Attention Modes¶
Overview¶
vLLM RBLN supports two attention modes: Naive Attention and Flash Attention.
The mode can be specified at model compilation using the rbln_attn_impl
and rbln_kvcache_partition_len
parameter. During inference, vLLM RBLN automatically applies the selected mode based on the attn_impl
field in the rbln_config.json file of the compiled model.
Thus, users only need to specify the attention mode once at compilation.
Naive Attention¶
Naive Attention runs without any additional optimizations applied to the attention mechanism.
To compile and run the model with Naive Attention, set rbln_attn_impl="eager"
.
Since the default value of rbln_attn_impl
is "eager"
, you can omit this parameter and it will be applied automatically.
For Naive Attention, rbln_kvcache_partition_len
does not need to be specified.
For a detailed example, refer to the Llama3 8B tutorial.
Flash Attention¶
Flash Attention improves memory efficiency and throughput, enabling better performance for models handling long contexts.
Flash Attention mode is activated by setting rbln_attn_impl="flash_attn"

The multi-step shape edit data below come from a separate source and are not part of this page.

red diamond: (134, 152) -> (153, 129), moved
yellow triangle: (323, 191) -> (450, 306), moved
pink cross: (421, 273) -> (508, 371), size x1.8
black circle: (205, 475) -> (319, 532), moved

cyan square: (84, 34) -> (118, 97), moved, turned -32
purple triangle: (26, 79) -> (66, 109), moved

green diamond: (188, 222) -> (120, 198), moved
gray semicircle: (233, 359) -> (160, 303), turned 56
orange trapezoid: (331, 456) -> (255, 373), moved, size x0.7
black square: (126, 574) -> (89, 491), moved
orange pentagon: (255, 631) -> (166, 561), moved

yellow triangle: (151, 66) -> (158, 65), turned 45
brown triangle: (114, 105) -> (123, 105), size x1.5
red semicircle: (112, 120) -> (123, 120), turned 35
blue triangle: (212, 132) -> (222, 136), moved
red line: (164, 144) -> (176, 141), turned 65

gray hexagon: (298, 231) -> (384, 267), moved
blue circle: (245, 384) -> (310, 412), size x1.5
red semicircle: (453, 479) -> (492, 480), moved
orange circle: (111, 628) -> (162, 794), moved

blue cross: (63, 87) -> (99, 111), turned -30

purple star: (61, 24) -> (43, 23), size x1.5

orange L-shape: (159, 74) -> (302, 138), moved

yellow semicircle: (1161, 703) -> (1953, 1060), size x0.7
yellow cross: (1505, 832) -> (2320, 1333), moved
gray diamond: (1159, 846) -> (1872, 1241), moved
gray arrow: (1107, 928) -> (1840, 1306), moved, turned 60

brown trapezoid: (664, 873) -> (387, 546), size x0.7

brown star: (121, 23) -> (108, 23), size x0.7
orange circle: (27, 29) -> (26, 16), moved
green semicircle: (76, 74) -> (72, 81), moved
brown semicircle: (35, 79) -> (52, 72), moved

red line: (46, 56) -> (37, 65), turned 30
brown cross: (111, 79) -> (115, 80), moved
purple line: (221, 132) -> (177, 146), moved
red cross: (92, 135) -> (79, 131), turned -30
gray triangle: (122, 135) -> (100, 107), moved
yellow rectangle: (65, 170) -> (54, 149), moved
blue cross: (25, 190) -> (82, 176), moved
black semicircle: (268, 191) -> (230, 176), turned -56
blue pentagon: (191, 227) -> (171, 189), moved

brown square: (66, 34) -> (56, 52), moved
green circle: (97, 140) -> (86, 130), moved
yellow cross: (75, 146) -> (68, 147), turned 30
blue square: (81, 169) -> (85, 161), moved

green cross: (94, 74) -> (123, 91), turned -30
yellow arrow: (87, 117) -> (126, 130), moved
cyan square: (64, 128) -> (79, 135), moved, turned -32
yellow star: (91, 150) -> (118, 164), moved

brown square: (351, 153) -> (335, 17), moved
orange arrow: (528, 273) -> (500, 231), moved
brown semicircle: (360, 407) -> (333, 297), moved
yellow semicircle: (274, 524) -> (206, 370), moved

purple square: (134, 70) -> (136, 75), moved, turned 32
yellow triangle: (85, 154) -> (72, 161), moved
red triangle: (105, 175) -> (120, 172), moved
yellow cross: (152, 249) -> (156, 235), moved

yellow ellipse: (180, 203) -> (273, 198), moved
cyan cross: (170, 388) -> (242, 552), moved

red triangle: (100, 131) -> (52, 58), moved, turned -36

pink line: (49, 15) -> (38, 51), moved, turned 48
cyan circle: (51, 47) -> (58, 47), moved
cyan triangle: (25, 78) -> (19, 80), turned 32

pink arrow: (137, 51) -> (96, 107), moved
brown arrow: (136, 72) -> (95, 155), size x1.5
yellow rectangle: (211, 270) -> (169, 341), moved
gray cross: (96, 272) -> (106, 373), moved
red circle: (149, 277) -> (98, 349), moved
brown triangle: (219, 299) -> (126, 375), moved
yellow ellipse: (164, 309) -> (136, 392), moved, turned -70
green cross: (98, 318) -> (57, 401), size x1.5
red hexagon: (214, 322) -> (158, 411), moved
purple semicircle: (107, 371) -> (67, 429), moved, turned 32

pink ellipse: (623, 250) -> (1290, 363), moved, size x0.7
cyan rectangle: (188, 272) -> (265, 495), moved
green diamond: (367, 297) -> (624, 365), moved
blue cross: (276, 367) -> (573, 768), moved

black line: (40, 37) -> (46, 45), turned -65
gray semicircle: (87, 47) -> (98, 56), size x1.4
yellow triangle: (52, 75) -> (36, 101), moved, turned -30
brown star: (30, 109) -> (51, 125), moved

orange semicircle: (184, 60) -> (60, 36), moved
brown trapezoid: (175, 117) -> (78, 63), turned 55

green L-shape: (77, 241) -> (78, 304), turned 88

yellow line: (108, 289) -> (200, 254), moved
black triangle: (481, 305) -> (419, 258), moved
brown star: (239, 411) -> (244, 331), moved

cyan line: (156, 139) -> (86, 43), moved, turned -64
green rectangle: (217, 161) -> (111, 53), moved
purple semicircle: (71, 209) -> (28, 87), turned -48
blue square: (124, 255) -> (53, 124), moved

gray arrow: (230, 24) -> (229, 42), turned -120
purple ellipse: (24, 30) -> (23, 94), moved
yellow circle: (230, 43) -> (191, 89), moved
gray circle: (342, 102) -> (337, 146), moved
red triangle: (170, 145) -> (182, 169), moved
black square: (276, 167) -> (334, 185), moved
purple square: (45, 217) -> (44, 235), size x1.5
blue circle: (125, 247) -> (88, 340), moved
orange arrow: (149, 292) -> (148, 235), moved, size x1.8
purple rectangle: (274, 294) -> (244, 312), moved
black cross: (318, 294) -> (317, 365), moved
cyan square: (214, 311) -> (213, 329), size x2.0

and specifying the rbln_kvcache_partition_len
parameter during compilation.
If rbln_kvcache_partition_len
is provided and differs from rbln_max_seq_len
, rbln_attn_impl
is automatically set to flash_attn
, even without explicitly setting rbln_attn_impl="flash_attn"
.
To achieve the best performance with Flash Attention, you're recommended to follow the parameters set in the RBLN Model Zoo.
For a detailed example, refer to the Llama3.1 8B tutorial.